Le Catalan Marc Recha est un poète, mais chut, c’est un secret. Fasciné par la figure d’un journaliste mort dans les années 60, il embarque son frérot pour une virée baba en pleine nature : pique-nique, bronzette, baignade à poil, partage du pain. Persuadé d’être au-dessus du monde dont il se rêve le troubadour cul nu, Recha poursuit son éloge du cosmos selon la même liturgie que ses précédents films. C’est-à-dire un catéchisme qui ressemble de loin à du Terrence Malick discount, et de près à du scoutisme transcendantal : baisouille avec le grand tout de l’univers, lyrisme en toc et en stock, exaltation superficielle faussement puriste de l’Etre, auto-satisfaction à s’élever au-dessus du commun des mortels, incapables de respirer tout ce qu’il y a de poétique dans la dégustation du saucisson au grand air. Soit à peu près tout ce qu’on rejette du cinéma d’auteur sur son versant pataugas, quand il martèle des grands « chut ! » : chut, la vie est un mystère, le cinéma est un secret que je capte pour vous, mais en silence.

La prétention clignotante à la poésie, rien de pire au cinéma.
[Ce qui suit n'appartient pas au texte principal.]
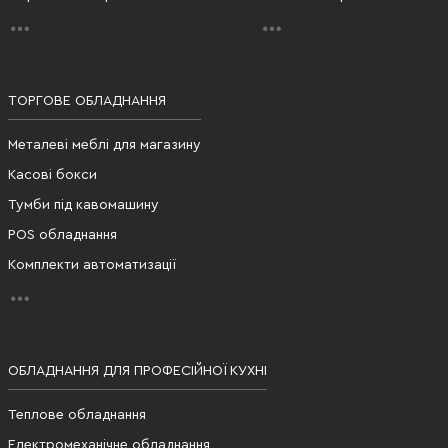
ТОРГОВЕ ОБЛАДНАННЯ
Металеві меблі для магазину
Касові бокси
Тумби під кавомашину
POS обладнання
Комплекти автоматизації
ОБЛАДНАННЯ ДЛЯ ПРОФЕСІЙНОЇ КУХНІ
Теплове обладнання
Електромеханічне обладнання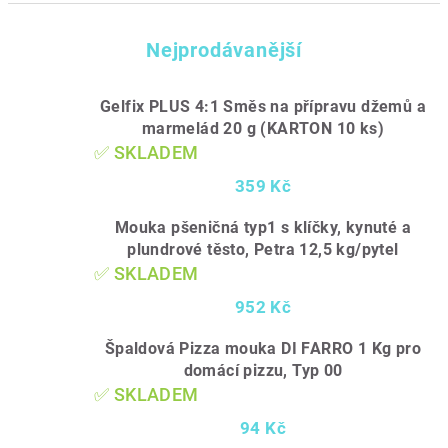
Nejprodávanější
Gelfix PLUS 4:1 Směs na přípravu džemů a
marmelád 20 g (KARTON 10 ks)
✅ SKLADEM
359 Kč
Mouka pšeničná typ1 s klíčky, kynuté a
plundrové těsto, Petra 12,5 kg/pytel
✅ SKLADEM
952 Kč
Špaldová Pizza mouka DI FARRO 1 Kg pro
domácí pizzu, Typ 00
✅ SKLADEM
94 Kč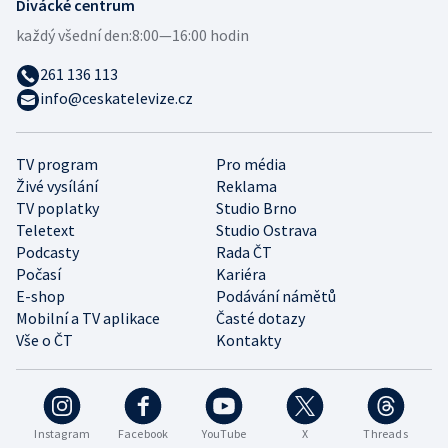
Divácké centrum
každý všední den:
8:00—16:00 hodin
261 136 113
info@ceskatelevize.cz
TV program
Pro média
Živé vysílání
Reklama
TV poplatky
Studio Brno
Teletext
Studio Ostrava
Podcasty
Rada ČT
Počasí
Kariéra
E-shop
Podávání námětů
Mobilní a TV aplikace
Časté dotazy
Vše o ČT
Kontakty
Instagram
Facebook
YouTube
X
Threads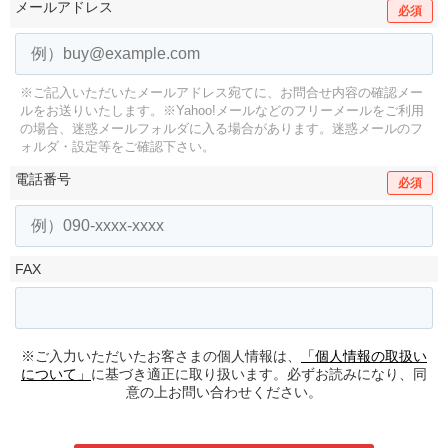
メールアドレス
必須
※ご記入いただいたメールアドレス宛てに、お問合せ内容の確認メー
ルをお送りいたします。
※Yahoo!メールなどのフリーメールをご利用
の場合、迷惑メールフォルダに入る場合があります。
迷惑メールのフ
ォルダ・設定等をご確認下さい。
電話番号
必須
FAX
※ご入力いただいたお客さまの個人情報は、
「個人情報の取扱い
について」
に基づき適正に取り扱います。必ずお読みになり、同
意の上お問い合わせください。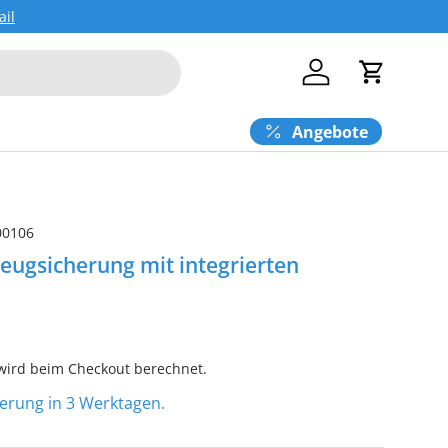
ail
Einloggen
Einkaufs
Angebote
00106
eugsicherung mit integrierten
ird beim Checkout berechnet.
eferung in 3 Werktagen.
Surtout quand elle revêt, comme ici, un poncho roots. Certes la lumière (Hélène Louvart) est belle, les paysages sont rudement jolis, ces ombres de nuages qui courent sur la colline, tout ça, ça ne manque pas de flatter l’oeil. Ce qui consterne, c’est l’idée du cinéma véhiculée par ce genre de film de curé défroqué. Jours d’août est foutrement hypocrite, parce que sous ses airs de barde en sandalettes, Recha vise le grand art, l’art officiel, qui s’épelle en vérité ainsi : fragilité singée, frisson politique bobo, modernité déconstructive nombrilo-centrée, rebel attitude against da society, marginalité de façade, suffisance à tous les étages. Un académisme déguisé et prestigieux, le plus redoutable. Jours d’août, c’est le coup de trique qui vous remet en place si vous vous êtes abandonné, par exemple, à voir un film américain : le retour de la vraie vie contre celle vendue par les marchands. C’est gentil de penser à nous.

On s’ennuie à mourir devant ce pique-nique taiseux, mais c’est bon signe, ça fait auteur. On s’est assez souvent moqué des élans philosophiques d’un Jean-Marc Barr quand il quitte l’autoroute pour jouer les illuminés chez les rednecks (Too much flesh), pour ne pas lui faire l’offrande d’un compagnon d’infortune en la personne du cinéaste Recha. Au fond, même romantisme pseudo-libertaire. Et rien de plus insupportable et malsain qu’un film drapé dans des intentions de pureté, d’intransigeance, comme ce Jours d’août qui vous murmure à l’oreille que vous êtes du bon côté, mais qui est trop radin pour vous filer un peu de son panier-repas. Donc ça craint le boudin, mais chut, c’est un secret.